## What the task requires:
Look through the records below for the line holding "attacking mommy elephant". Write it out exactly, with each following line through the line holding "De-humanisation: the next step".
*** Block opens ***
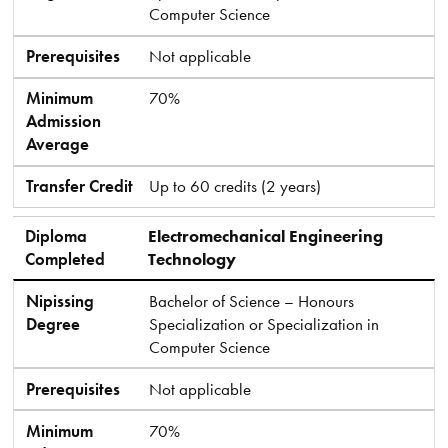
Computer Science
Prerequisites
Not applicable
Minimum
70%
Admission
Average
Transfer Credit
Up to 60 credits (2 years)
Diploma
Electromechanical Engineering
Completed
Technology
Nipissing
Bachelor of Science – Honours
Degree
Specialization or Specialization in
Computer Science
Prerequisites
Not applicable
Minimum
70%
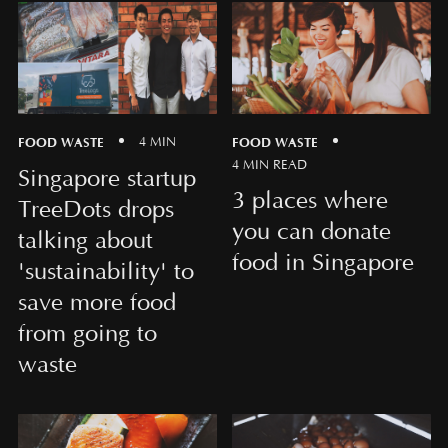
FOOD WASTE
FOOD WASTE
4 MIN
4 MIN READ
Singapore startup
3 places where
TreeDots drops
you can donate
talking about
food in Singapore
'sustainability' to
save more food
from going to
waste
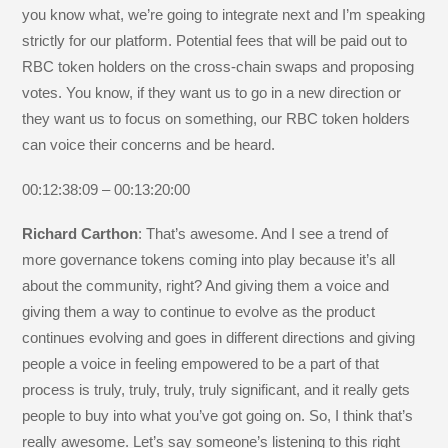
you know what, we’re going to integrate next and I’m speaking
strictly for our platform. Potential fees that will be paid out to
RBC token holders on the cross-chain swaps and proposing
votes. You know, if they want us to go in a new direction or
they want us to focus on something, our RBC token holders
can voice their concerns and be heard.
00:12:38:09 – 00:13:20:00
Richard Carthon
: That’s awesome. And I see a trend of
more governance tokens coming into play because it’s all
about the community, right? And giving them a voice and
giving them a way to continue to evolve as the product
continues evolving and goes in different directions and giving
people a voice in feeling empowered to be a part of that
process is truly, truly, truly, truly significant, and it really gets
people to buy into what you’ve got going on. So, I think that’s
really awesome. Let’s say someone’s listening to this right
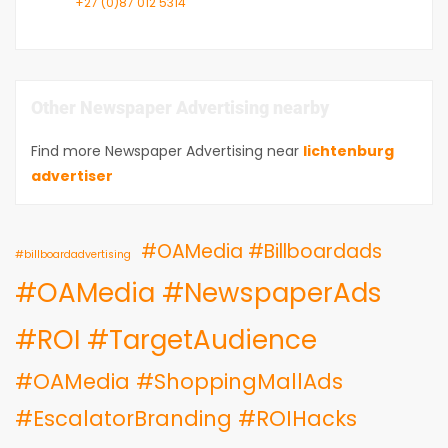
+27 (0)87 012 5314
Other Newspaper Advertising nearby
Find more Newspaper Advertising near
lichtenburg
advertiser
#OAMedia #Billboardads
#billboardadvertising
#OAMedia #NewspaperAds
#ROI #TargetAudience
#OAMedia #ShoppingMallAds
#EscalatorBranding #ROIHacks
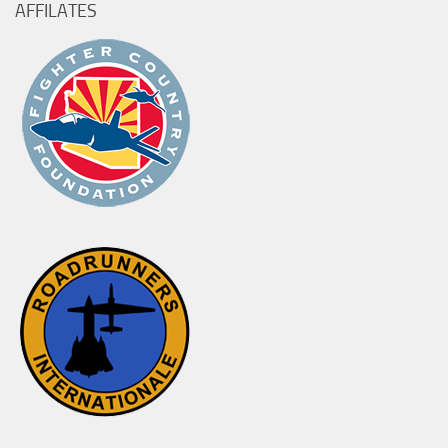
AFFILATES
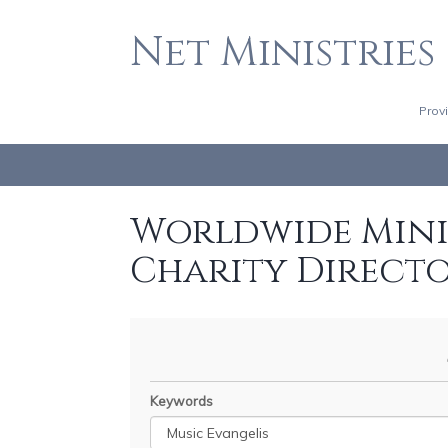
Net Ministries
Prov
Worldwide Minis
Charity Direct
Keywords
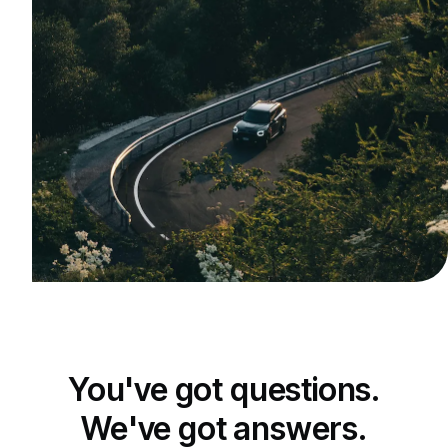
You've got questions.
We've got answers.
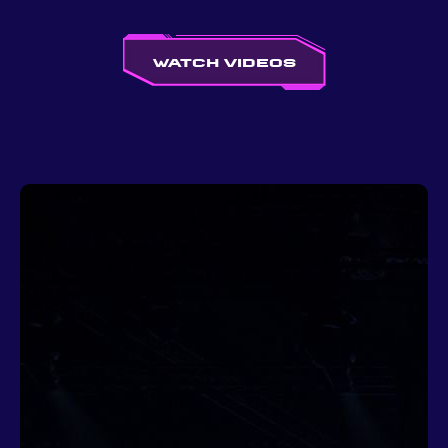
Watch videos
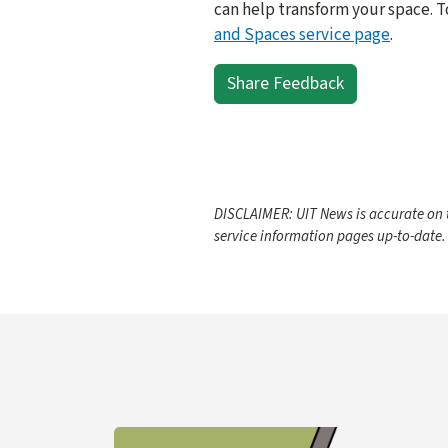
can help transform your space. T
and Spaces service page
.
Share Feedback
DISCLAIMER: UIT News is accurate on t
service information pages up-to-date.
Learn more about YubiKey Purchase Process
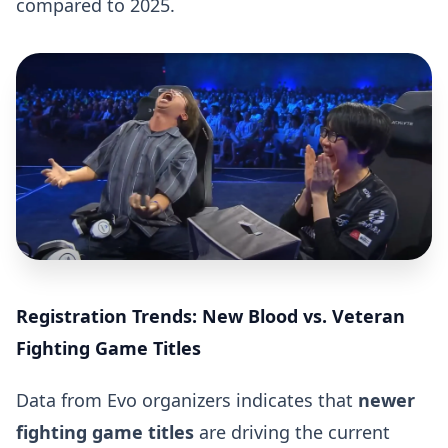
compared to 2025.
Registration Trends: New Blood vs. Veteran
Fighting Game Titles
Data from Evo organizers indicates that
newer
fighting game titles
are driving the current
*** Block closes ***
*** Block opens ***
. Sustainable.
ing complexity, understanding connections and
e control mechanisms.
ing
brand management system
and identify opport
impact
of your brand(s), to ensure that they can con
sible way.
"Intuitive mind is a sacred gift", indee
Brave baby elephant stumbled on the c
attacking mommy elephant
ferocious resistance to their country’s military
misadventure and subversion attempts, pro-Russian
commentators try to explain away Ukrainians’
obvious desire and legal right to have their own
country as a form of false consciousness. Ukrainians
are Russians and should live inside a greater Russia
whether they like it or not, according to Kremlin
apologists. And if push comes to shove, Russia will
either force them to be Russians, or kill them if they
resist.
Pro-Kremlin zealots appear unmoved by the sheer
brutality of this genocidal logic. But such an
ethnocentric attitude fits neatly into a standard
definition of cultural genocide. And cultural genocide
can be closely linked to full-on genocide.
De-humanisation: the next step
*** Block closes ***
## Written answer:
attacking mommy elephant
ferocious resistance to their country’s military
misadventure and subversion attempts, pro-Russian
commentators try to explain away Ukrainians’
obvious desire and legal right to have their own
country as a form of false consciousness. Ukrainians
are Russians and should live inside a greater Russia
whether they like it or not, according to Kremlin
apologists. And if push comes to shove, Russia will
either force them to be Russians, or kill them if they
resist.
Pro-Kremlin zealots appear unmoved by the sheer
brutality of this genocidal logic. But such an
ethnocentric attitude fits neatly into a standard
definition of cultural genocide. And cultural genocide
can be closely linked to full-on genocide.
De-humanisation: the next step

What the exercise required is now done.